13. As a second way of involving game players, the website Pretty Ugly Gamesound Study (henceforth: PUGS) was created for this study. It has delivered several interesting cases for understanding the experience in relation to game audio.

14. For the sake of a clear description of the relation between sound and immersion central in this thesis, a coherent and usable typology, that offers an insight into the conceptual structure and organisation of game audio, is essential.

15 – 20. Generally, five types of distinctions are used to categorise game sound, and some typologies combine these types.
production­ based, which often relates to the three types of audio: speech, sound and music.

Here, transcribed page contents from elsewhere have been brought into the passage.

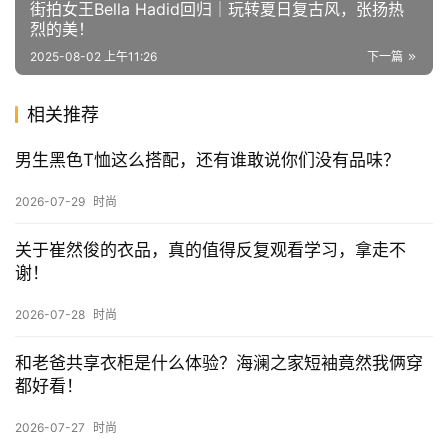
赞
(0)
生成海报
0
告别土味短袖！看男明星梓渝如何用细节提升质感，路
人轻松复刻！
上一篇
2025-07-30 上午10:52
街拍女王Bella Hadid回归｜玩转夏日复古风，张扬热
烈的美！
2025-08-02 上午11:26
下一篇
相关推荐
男生黑色T恤这么搭配，还有谁敢说你们没有品味？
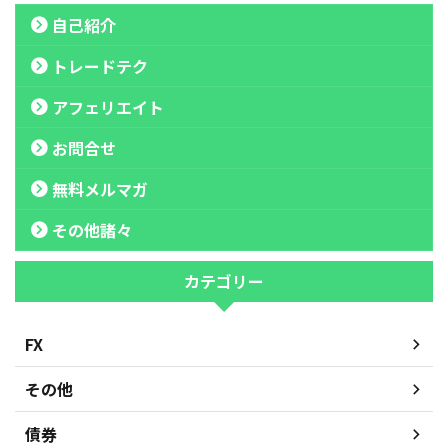
自己紹介
トレードテク
アフェリエイト
お問合せ
無料メルマガ
その他諸々
カテゴリー
FX
その他
債券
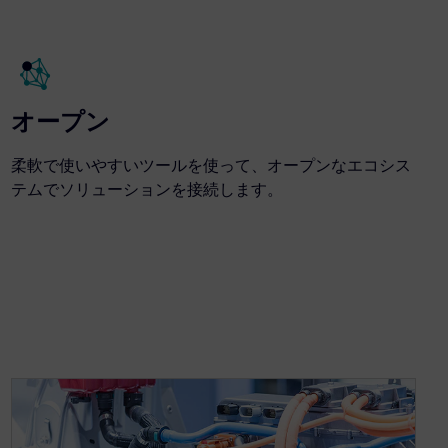
オープン
柔軟で使いやすいツールを使って、オープンなエコシス
テムでソリューションを接続します。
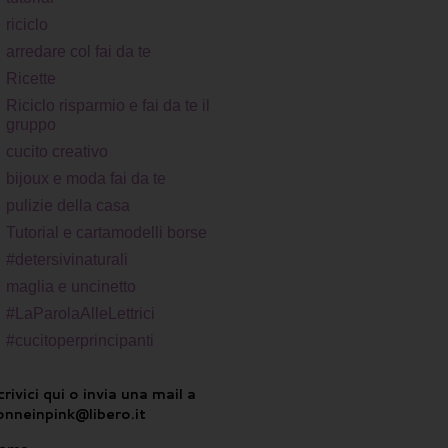
riciclo
arredare col fai da te
Ricette
Riciclo risparmio e fai da te il
gruppo
cucito creativo
bijoux e moda fai da te
pulizie della casa
Tutorial e cartamodelli borse
#detersivinaturali
maglia e uncinetto
#LaParolaAlleLettrici
#cucitoperprincipanti
rivici qui o invia una mail a
onneinpink@libero.it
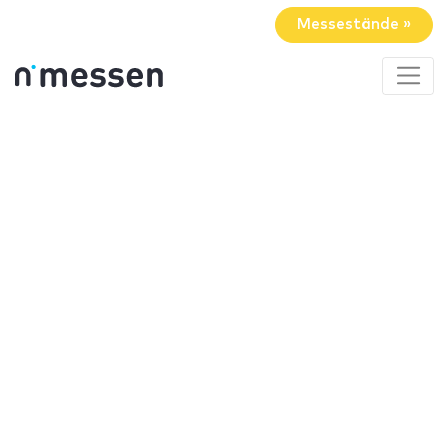
Messestände »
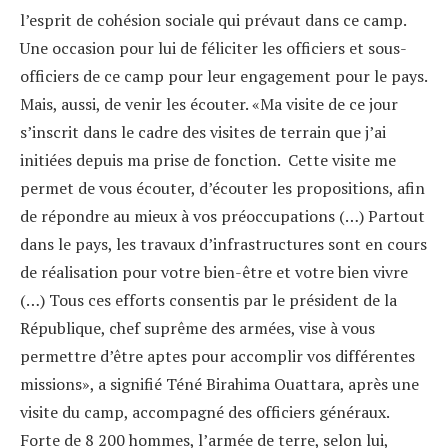
l’esprit de cohésion sociale qui prévaut dans ce camp.
Une occasion pour lui de féliciter les officiers et sous-
officiers de ce camp pour leur engagement pour le pays.
Mais, aussi, de venir les écouter. «Ma visite de ce jour
s’inscrit dans le cadre des visites de terrain que j’ai
initiées depuis ma prise de fonction. Cette visite me
permet de vous écouter, d’écouter les propositions, afin
de répondre au mieux à vos préoccupations (…) Partout
dans le pays, les travaux d’infrastructures sont en cours
de réalisation pour votre bien-être et votre bien vivre
(…) Tous ces efforts consentis par le président de la
République, chef suprême des armées, vise à vous
permettre d’être aptes pour accomplir vos différentes
missions», a signifié Téné Birahima Ouattara, après une
visite du camp, accompagné des officiers généraux.
Forte de 8 200 hommes, l’armée de terre, selon lui,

Game music composer Folmann (2004) extends this classification and discerns the four dimensions vocalisation, sound­FX, ambient­FX and music, which form ‘the four main dimensions of Game Audio’.
organisation of sound assets in a game (­system). This concerns how different groups of sounds are implemented in a specific game: avatar sounds, object sounds, (non­player) character sounds, ornamental sounds and instructions.
Combining the approaches of discerning different sound types and the origin of sound within the game environment within the soundscape, linked to the diegesis. The categorisation contains five categories of ‘sound objects’: score, effect, interface, zone and speech, which form the game environment.
– the meaning of sound for the player, which contains four main types of signal‐referent relationships: diegetic sounds, symbolic sounds, masking sounds and non­diegetic sounds.
distinguishing different types of interactivity. Three categories of diegetic can be distinguished: non­dynamic diegetic audio, adaptive diegetic audio and interactive diegetic audio and the non‐diegetic part of the soundscape consists of non­ dynamic linear sounds and music, adaptive non­diegetic sounds and interactive non­ diegetic sounds.

20 The IEZA model incorporates two conceptual dimensions that describe the communication of meaning with game sound. A difference with the previously discussed frameworks is that IEZA links two dimensions that both relate to what is communicated with the auditory soundscape, which offers four different domains.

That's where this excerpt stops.